Para lo que no estaba preparada tampoco, es para volver al cole. Yo. A mis cuarenta. Un mes de clases tengo.
De inglés, ya contaba con ellas, entiendo que se hagan y hasta tenía ganas de ellas. Hay muchos métodos de aprender a leer en inglés, y no es algo que yo haya aprendido cuando iba al cole (porque no se en el resto, en el cole al que yo fui, la fonética no se miraba ni de reojo). Mi marido el inglés, por su parte, tiene dislexia bastante severa por lo que no es la mejor ayuda para aprender a leer. Así que esas las estaba esperando ansiosa. Dos semanas de clases, dos horas diarias.
Pero parece ser que también tengo que ir a clases de mates. Hablando con las profes, me dijeron que las cosas habían cambiado mucho desde que yo fui al cole. Debe de ser que Fran Perea nos dejó confundidos, y que ahora resulta que 1+1 ya no son 2, yo que se. La profe me lo confirmó con una risita. Que ilusión no le hace ponerse a hacer horas extra para dar clases a los padres, pero que las cosas han cambiado. Ahora tengo una semana de clases, otra vez dos horas diarias, para aprender las mates que van a aprender en el cole, no se. En el fondo, estoy expectante de descubrir a qué es igual ahora 1+1.

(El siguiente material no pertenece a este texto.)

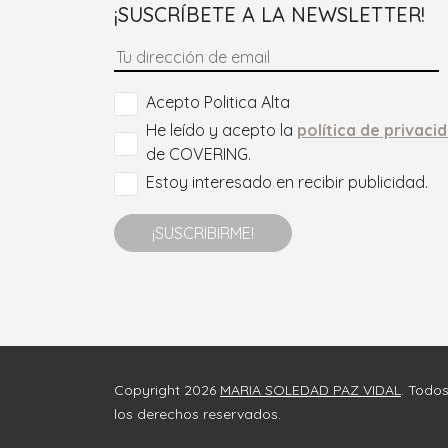
¡SUSCRÍBETE A LA NEWSLETTER!
Acepto Politica Alta
He leído y acepto la
política de privaci
de COVERING.
Estoy interesado en recibir publicidad.
¡SUSCRIBIRME!
Copyright 2026
MARIA SOLEDAD PAZ VIDAL
. Todo
los derechos reservados.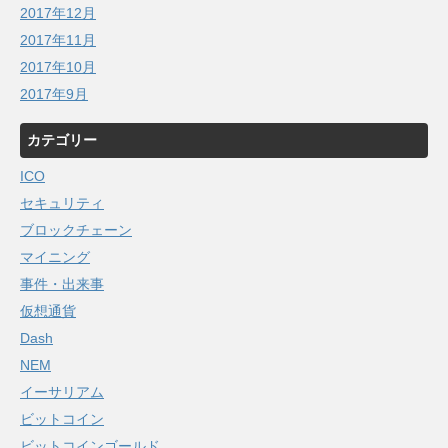
2017年12月
2017年11月
2017年10月
2017年9月
カテゴリー
ICO
セキュリティ
ブロックチェーン
マイニング
事件・出来事
仮想通貨
Dash
NEM
イーサリアム
ビットコイン
ビットコインゴールド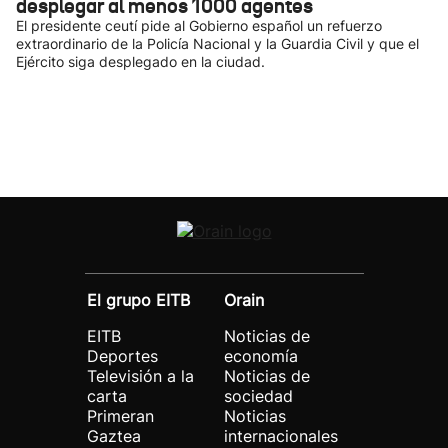
desplegar al menos 1000 agentes
El presidente ceutí pide al Gobierno español un refuerzo
extraordinario de la Policía Nacional y la Guardia Civil y que el
Ejército siga desplegado en la ciudad.
El grupo EITB
Orain
EITB
Noticias de
Deportes
economía
Televisión a la
Noticias de
carta
sociedad
Primeran
Noticias
Gaztea
internacionales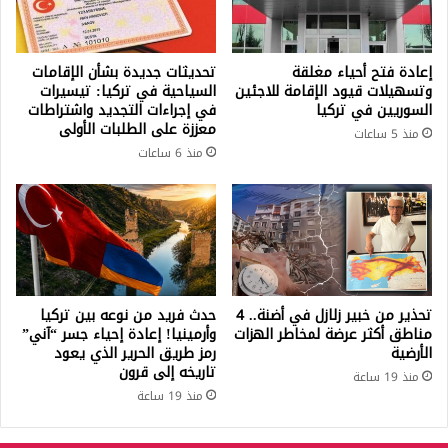
إعادة فتح أحياء مغلقة
تحديثات جديدة بشأن الإقامات
وتسهيلات قيود الإقامة للاجئين
السياحية في تركيا: تيسيرات
السوريين في تركيا
في إجراءات التجديد واشتراطات
معززة على الطلبات الأولى
منذ 5 ساعات
منذ 6 ساعات
تحذير من خبير زلازل في أضنة.. 4
حدث فريد من نوعه بين تركيا
مناطق أكثر عرضة لمخاطر الهزات
وأرمينيا! إعادة إحياء جسر “آني”
الأرضية
رمز طريق الحرير الذي يعود
تاريخه إلى قرون
منذ 19 ساعة
منذ 19 ساعة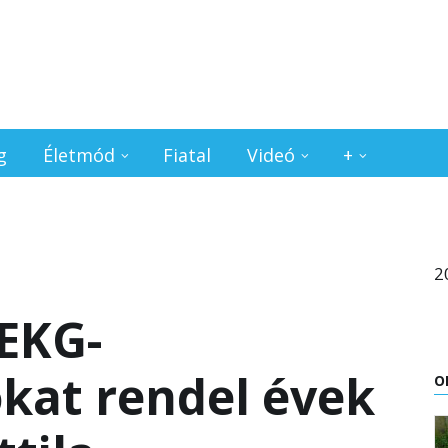
g
Életmód
Fiatal
Videó
+
2
 EKG-
okat rendel évek
O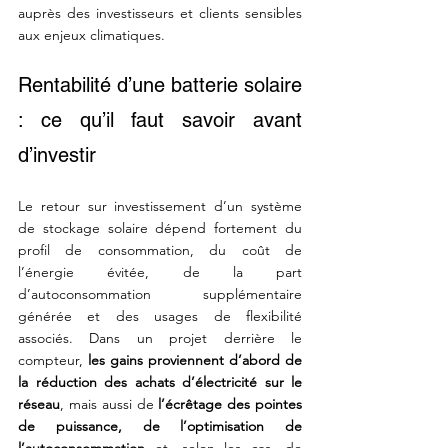
auprès des investisseurs et clients sensibles 
aux enjeux climatiques.
Rentabilité d’une batterie solaire 
: ce qu’il faut savoir avant 
d’investir
Le retour sur investissement d’un système 
de stockage solaire dépend fortement du 
profil de consommation, du coût de 
l’énergie évitée, de la part 
d’autoconsommation supplémentaire 
générée et des usages de flexibilité 
associés. Dans un projet derrière le 
compteur, 
les gains proviennent d’abord de 
la réduction des achats d’électricité sur le 
réseau
, mais aussi de
 l’écrêtage des pointes 
de puissance, de l’optimisation de 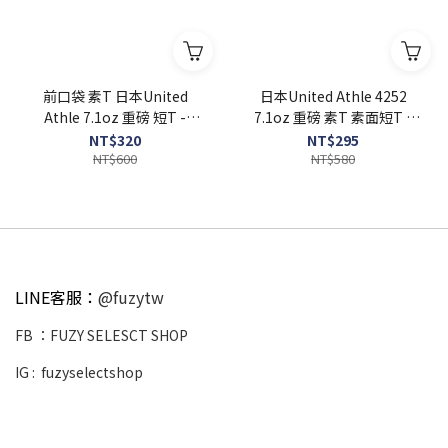
前口袋 素T 日本United
日本United Athle 4252
Athle 7.1oz 重磅 短T -
7.1oz 重磅 素T 素面短T -
UA4253
UA4252
NT$320
NT$295
NT$600
NT$580
LINE客服：
@fuzytw
FB ：
FUZY SELESCT SHOP
IG :
fuzyselectshop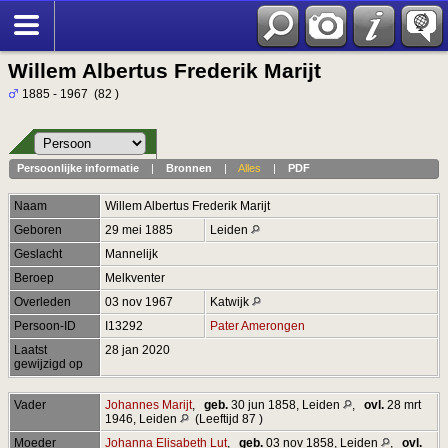
Willem Albertus Frederik Marijt
1885 - 1967 (82 )
Persoonlijke informatie
|
Bronnen
|
Alles
|
PDF
Naam
Willem Albertus Frederik
Marijt
Geboren
29 mei 1885
Leiden
Geslacht
Mannelijk
Beroep
Melkventer
Overleden
03 nov 1967
Katwijk
Persoon-ID
I13292
Pater Amerongen
Laatst
28 jan 2020
gewijzigd op
Vader
Johannes Marijt
,
geb.
30 jun 1858, Leiden
,
ovl.
28 mrt
1946, Leiden
(Leeftijd 87 )
Moeder
Johanna Elisabeth Lut
,
geb.
03 nov 1858, Leiden
,
ovl.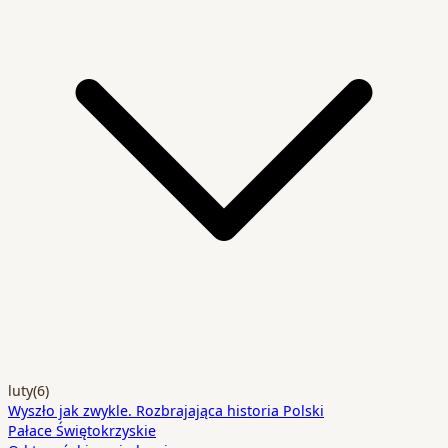
luty
(6)
Wyszło jak zwykle. Rozbrajająca historia Polski
Pałace Świętokrzyskie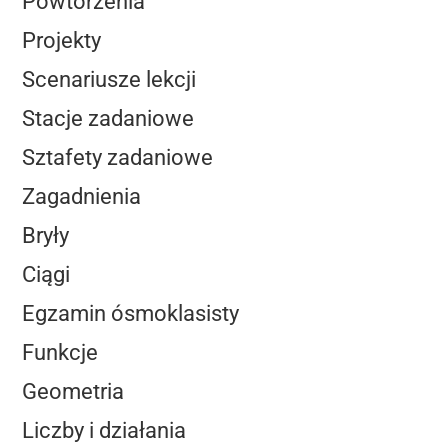
Powtórzenia
Projekty
Scenariusze lekcji
Stacje zadaniowe
Sztafety zadaniowe
Zagadnienia
Bryły
Ciągi
Egzamin ósmoklasisty
Funkcje
Geometria
Liczby i działania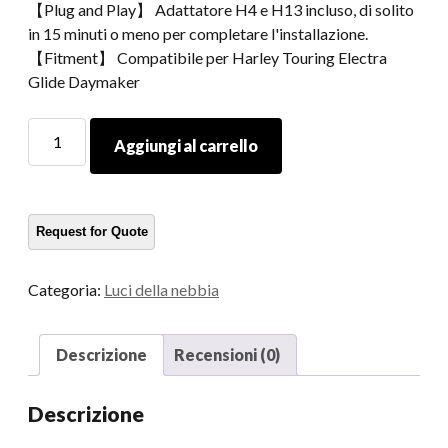
【Plug and Play】 Adattatore H4 e H13 incluso, di solito
in 15 minuti o meno per completare l'installazione.
【Fitment】 Compatibile per Harley Touring Electra
Glide Daymaker
Morsun
Aggiungi al carrello
4.5
Porta
luminosa
a
nebbia
per
Categoria:
Luci della nebbia
pollici
per
tourning
Descrizione
Recensioni (0)
Electra
Glide
Descrizione
Fog
Lample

Y las de educación física…mimá. Esa sí que me dan acojone. Y me las han puesto a traición. Se supone que teníamos dos semanas de fonética, y una semana de mates. Pero a traición, en pequeñito, había una nota que también habría un seminario de educación física. Menos mal que son solo un día. Vamos a ver, querido cole nuevo de mis peques: ni se te vaya a pasar por la cabeza que me vas a poner ahora a correr la prueba de Cooper, a saltar el potro o a trepar por la cuerda. Ya te lo voy avisando.
Por otro lado, ¿sabéis qué pasa si suspendo? A ver si me van a mandar a repetir curso, ¿O me quedo sin vacaciones de Navidad, estudiando para la recuperación? ¡Quién me iba a decir a mi que, a mi edad, me iba a dedicar a volver al cole!
La verdad, es que no tengo muchas expectativas de aprobar…entre que yo no corro ni para coger el bus, que parece ser que mis conceptos básicos de mates no son correctos, y que no se pronunciar correctamente la mitad de los fonemas ingleses, pues creo que igual echan a los niños del cole y me ofrecen a mi la plaza para empezar desde cero.
Andrea M.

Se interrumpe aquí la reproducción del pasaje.